Alain Prost debuts the new RE30 at Zolder

Team History

In 1977, French car manufacturer Renault decided to enter a factory team in Formula One, partly as a prestige project but mainly as a testbed for new advances in turbo-charger technology. The first turbo-charged car in F1 history debuted at the British Grand Prix in 1977 driven by Jean-Pierre Jabouille and made it 16 laps before the turbo broke – and for the rest of the year and most of the following one the team’s efforts were rewarded only with the frequent sight of their cars pulling off with broken engines – assuming they made the grid at all. However, the team didn’t give up and for 1979 introduced a new ground-effect car and a second driver in René Arnoux. It was more of the same for the first half of the season – qualifying times improved but races saw the “yellow kettles” brewing up with monotonous regularity, but then at the French Grand Prix at Dijon the two cars suddenly came good – qualifying on the front row and then driving a magnificent race for Jabouille to take the team’s first win and Arnoux to come in third after an epic battle for second with Gilles Villeneuve. Arnoux went on to score two more second places and a sixth. 1980 saw the team challenging more regularly but still prone to reliability issues; Jabouille won in Austria but retired from every other race bar one, while Arnoux won in Brazil and South Africa from pole and had better luck. At the penultimate race of the season, Jabouille crashed heavily and broke his leg, just after signing for the Ligier team, while Alain Prost was tempted away from McLaren after his debut year there to partner Arnoux for a hopefully better 1981.

Prost15. Alain Prost fr

Alain Prost took to karting from an early age and left school in 1974 to concentrate on his racing career. He moved up to French Formula Renault, winning his first season, then into Formula Three in 1978, winning both the French and European F3 titles in 1979, placing him firmly on F1 teams’ radar. In the end, he signed for McLaren for the 1980 season and scored a point in his first race and four more over the season. A promising first year, though, was marred by a number of accidents for which Prost felt he was unduly blamed when the car itself was at fault, and he moved to the French Renault team for 1981, replacing Jean-Pierre Jabouille alongside the experienced Arnoux.

Arnoux16. René Arnoux fr

René Arnoux won the 1977 European Formula Two championships with the Renault F2 team, but got his Formula One debut with small French garage team Martini – he qualified four times and finished three races, but the team folded before the end of the year and Arnoux moved to Surtees – also on its last legs – for the final two races in which he finished once. However his clear talent and Renault connections won him a seat at the company’s works Formula One team when it expanded to two cars for 1979 and despite the car’s unreliability Arnoux managed to score his first points – three podium visits including that epic battle with Villeneuve in France and a sixth place. In 1980 he went one better and won two races at the start of the year, though poor reliability restricted his results to one more podium and a lower points finish.


2 thoughts on “Renault

  1. “For the rest of [1977] and most of [1978] the team’s efforts were rewarded only with the frequent sight of their cars pulling off with broken engines – assuming they made the grid at all.”

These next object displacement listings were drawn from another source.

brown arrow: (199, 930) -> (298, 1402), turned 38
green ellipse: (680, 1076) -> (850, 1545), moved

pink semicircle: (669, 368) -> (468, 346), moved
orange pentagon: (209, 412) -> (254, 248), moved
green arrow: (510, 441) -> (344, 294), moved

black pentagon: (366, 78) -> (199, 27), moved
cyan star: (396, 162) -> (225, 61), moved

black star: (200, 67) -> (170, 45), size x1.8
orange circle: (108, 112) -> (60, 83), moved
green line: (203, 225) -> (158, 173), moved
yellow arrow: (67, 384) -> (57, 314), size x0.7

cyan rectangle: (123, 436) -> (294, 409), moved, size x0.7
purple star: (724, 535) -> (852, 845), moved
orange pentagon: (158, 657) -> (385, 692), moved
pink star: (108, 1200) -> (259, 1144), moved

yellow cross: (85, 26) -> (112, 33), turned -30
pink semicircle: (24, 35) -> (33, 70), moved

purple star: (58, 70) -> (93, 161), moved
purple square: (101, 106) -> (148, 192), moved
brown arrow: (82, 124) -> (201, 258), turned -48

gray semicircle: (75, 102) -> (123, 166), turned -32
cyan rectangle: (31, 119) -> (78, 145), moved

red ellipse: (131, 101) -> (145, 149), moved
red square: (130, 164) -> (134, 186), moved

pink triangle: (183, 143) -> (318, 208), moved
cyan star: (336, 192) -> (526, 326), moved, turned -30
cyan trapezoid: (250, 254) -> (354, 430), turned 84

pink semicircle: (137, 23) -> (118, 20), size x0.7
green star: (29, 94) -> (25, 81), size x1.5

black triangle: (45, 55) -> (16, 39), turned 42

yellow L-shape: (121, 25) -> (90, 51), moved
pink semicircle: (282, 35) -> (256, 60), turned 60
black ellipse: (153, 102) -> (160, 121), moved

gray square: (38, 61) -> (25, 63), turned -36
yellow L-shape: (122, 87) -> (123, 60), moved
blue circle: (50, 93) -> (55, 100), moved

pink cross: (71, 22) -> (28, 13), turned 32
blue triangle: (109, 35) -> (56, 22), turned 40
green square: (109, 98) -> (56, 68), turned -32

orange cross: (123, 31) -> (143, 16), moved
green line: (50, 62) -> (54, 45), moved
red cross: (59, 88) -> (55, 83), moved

    They actually had just the one failure to qualify during this period, at Mosport Park in ’77. And Jabouille twice qualified third in ’78 – behind only the dominant Lotuses of Peterson and Andretti (in that order) at the Österreichring, and behind only Andretti and Villeneuve’s Ferrari at Monza.

    And, of course, he finished fourth at Watkins Glen.

    So the team were already on an upward curve – if not a steep one – when ’79 came round.


    1. Hmm. Perhaps a bit hyperbolic of me and I don’t know the earlier era that well so I guess I’d just taken the “Renault were rubbish before 1980” idea to heart… Again, when proofreading, I’ll tweak.